Look for the word "Monaco" in the entries below, then copy every line that has it.

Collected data

-*-

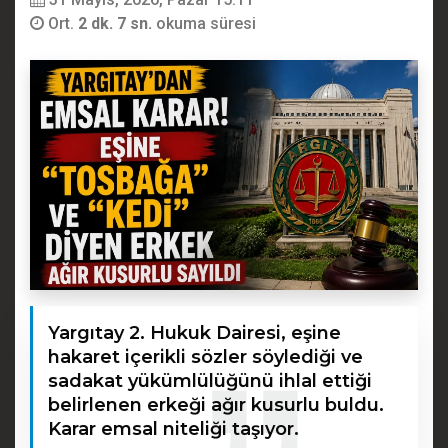
Ort.
2 dk. 7 sn.
okuma süresi
Yargıtay 2. Hukuk Dairesi, eşine
hakaret içerikli sözler söylediği ve
sadakat yükümlülüğünü ihlal ettiği
belirlenen erkeği ağır kusurlu buldu.
Karar emsal niteliği taşıyor.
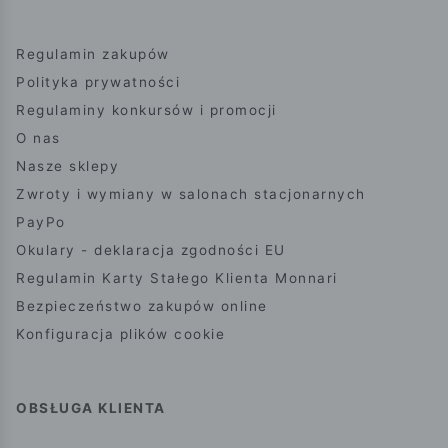
Regulamin zakupów
Polityka prywatności
Regulaminy konkursów i promocji
O nas
Nasze sklepy
Zwroty i wymiany w salonach stacjonarnych
PayPo
Okulary - deklaracja zgodności EU
Regulamin Karty Stałego Klienta Monnari
Bezpieczeństwo zakupów online
Konfiguracja plików cookie
OBSŁUGA KLIENTA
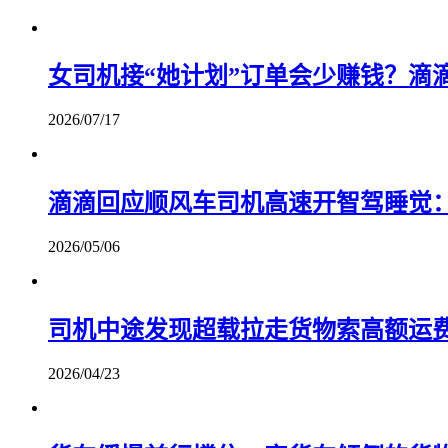
女司机接“她计划”订单会少赚钱？滴
2026/07/17
滴滴回应顺风车司机高速开智驾睡觉
2026/05/06
司机中途发现超载拉走货物索高额运
2026/04/23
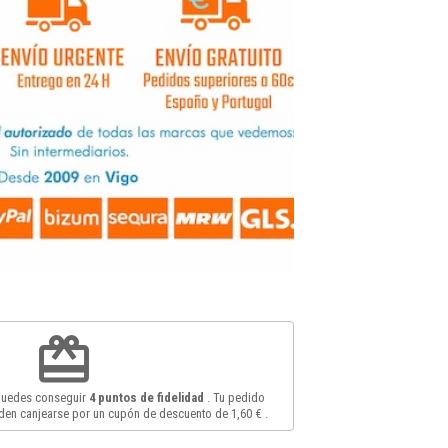
redeem
 puedes conseguir
4
puntos de fidelidad
. Tu pedido
en canjearse por un cupón de descuento de
1,60 €
.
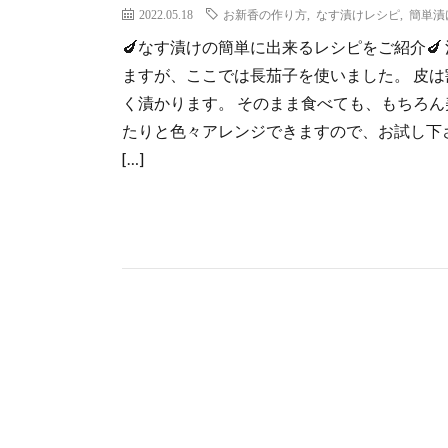
2022.05.18
お新香の作り方
,
なす漬けレシピ
,
簡単漬
🍆なす漬けの簡単に出来るレシピをご紹介
ますが、ここでは長茄子を使いました。 皮
く漬かります。 そのまま食べても、もちろん
たりと色々アレンジできますので、お試し下さい!(
[…]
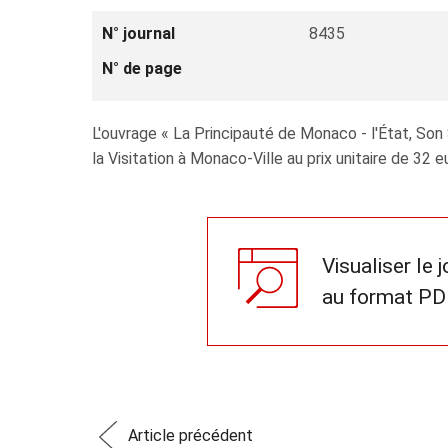
N° journal
8435
N° de page
L'ouvrage « La Principauté de Monaco - l'État, Son
la Visitation à Monaco-Ville au prix unitaire de 32 e
Visualiser le 
au format PD
Article précédent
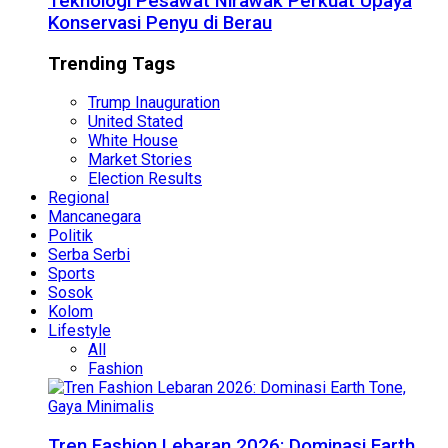
Teknologi Pesawat Nirawak Perkuat Upaya
Konservasi Penyu di Berau
Trending Tags
Trump Inauguration
United Stated
White House
Market Stories
Election Results
Regional
Mancanegara
Politik
Serba Serbi
Sports
Sosok
Kolom
Lifestyle
All
Fashion
Tren Fashion Lebaran 2026: Dominasi Earth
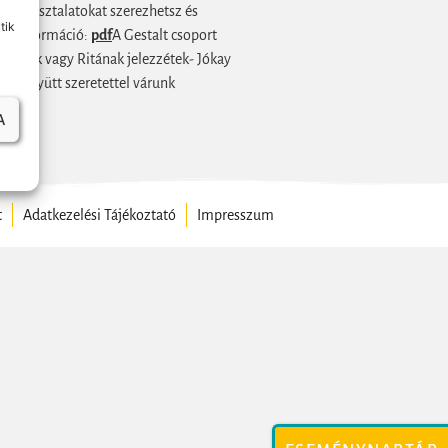
s tapasztalatokat szerezhetsz és
tik
bbi információ:
pdf
A Gestalt csoport
Editnek vagy Ritának jelezzétek- Jókay
l együtt szeretettel várunk
A
t
Adatkezelési Tájékoztató
Impresszum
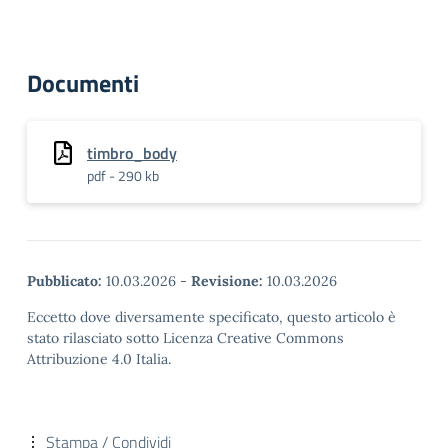
Documenti
timbro_body
pdf - 290 kb
Pubblicato:
10.03.2026
-
Revisione:
10.03.2026
Eccetto dove diversamente specificato, questo articolo è
stato rilasciato sotto Licenza Creative Commons
Attribuzione 4.0 Italia.
Stampa / Condividi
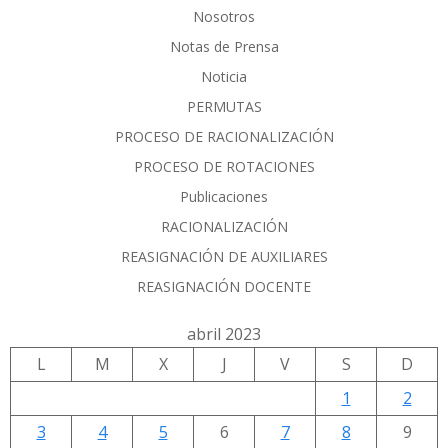
Nosotros
Notas de Prensa
Noticia
PERMUTAS
PROCESO DE RACIONALIZACIÓN
PROCESO DE ROTACIONES
Publicaciones
RACIONALIZACIÓN
REASIGNACIÓN DE AUXILIARES
REASIGNACIÓN DOCENTE
abril 2023
L
M
X
J
V
S
D
1
2
3
4
5
6
7
8
9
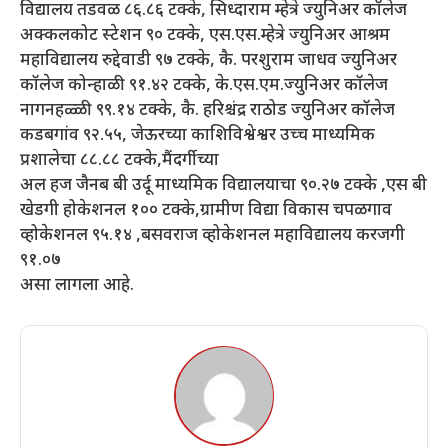
विद्यालय तडवळ ८६.८६ टक्के, सिध्दाराम म्हेत्रे ज्युनिअर कॉलेज
अक्कलकोट स्टेशन ९० टक्के, एस.एस.म्हेत्रे ज्युनिअर आश्रम
महाविद्यालय रुद्देवाडी ९७ टक्के, कै. परशुराम जाधव ज्युनिअर
कॉलेज कोन्हाळी ९१.४२ टक्के, के.एस.एम.ज्युनिअर कॉलेज
नागनहळ्ळी ९९.१४ टक्के, कै. हरिश्चंद्र राठोड ज्युनिअर कॉलेज
कडबगांव ९२.५५, जेऊरच्या काशिविश्वेश्वर उच्च माध्यमिक
प्रशालेचा ८८.८८ टक्के,मैंदर्गीच्या
अल हज जैनब बी उर्दू माध्यमिक विद्यालयाचा ९०.२७ टक्के ,एस बी
खेडगी होकेशनल १०० टक्के,ग्रामीण विद्या विकास चपळगाव
व्होकेशनल ९५.१४ ,बसवराज व्होकेशनल महाविद्यालय करजगी
९१.०७
असा लागला आहे.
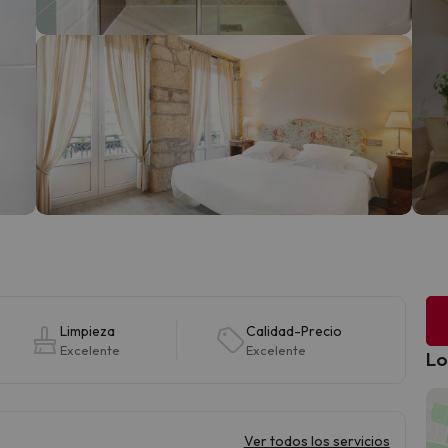
Limpieza
Calidad-Precio
Excelente
Excelente
Lo
Ver todos los servicios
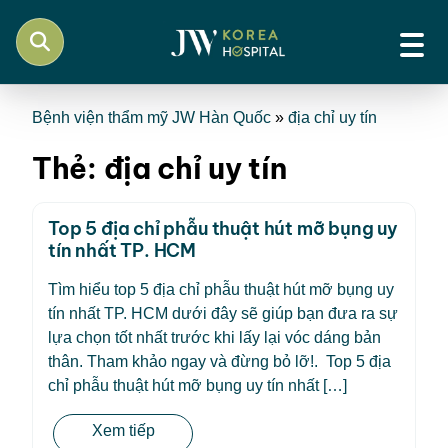
Bệnh viện thẩm mỹ JW Hàn Quốc
»
địa chỉ uy tín
Thẻ:
địa chỉ uy tín
Top 5 địa chỉ phẫu thuật hút mỡ bụng uy
tín nhất TP. HCM
Tìm hiểu top 5 địa chỉ phẫu thuật hút mỡ bụng uy
tín nhất TP. HCM dưới đây sẽ giúp bạn đưa ra sự
lựa chọn tốt nhất trước khi lấy lại vóc dáng bản
thân. Tham khảo ngay và đừng bỏ lỡ!. Top 5 địa
chỉ phẫu thuật hút mỡ bụng uy tín nhất […]
Xem tiếp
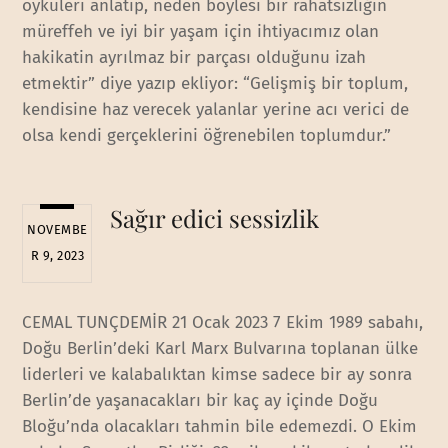
öyküleri anlatıp, neden böylesi bir rahatsızlığın
müreffeh ve iyi bir yaşam için ihtiyacımız olan
hakikatin ayrılmaz bir parçası olduğunu izah
etmektir” diye yazıp ekliyor: “Gelişmiş bir toplum,
kendisine haz verecek yalanlar yerine acı verici de
olsa kendi gerçeklerini öğrenebilen toplumdur.”
Sağır edici sessizlik
NOVEMBE
R 9, 2023
CEMAL TUNÇDEMİR 21 Ocak 2023 7 Ekim 1989 sabahı,
Doğu Berlin’deki Karl Marx Bulvarına toplanan ülke
liderleri ve kalabalıktan kimse sadece bir ay sonra
Berlin’de yaşanacakları bir kaç ay içinde Doğu
Bloğu’nda olacakları tahmin bile edemezdi. O Ekim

-*-

▶ _PROBLEM SOLUTION_
L'ouvrage « La Principauté de Monaco - l'État, Son
la Visitation à Monaco-Ville au prix unitaire de 32 e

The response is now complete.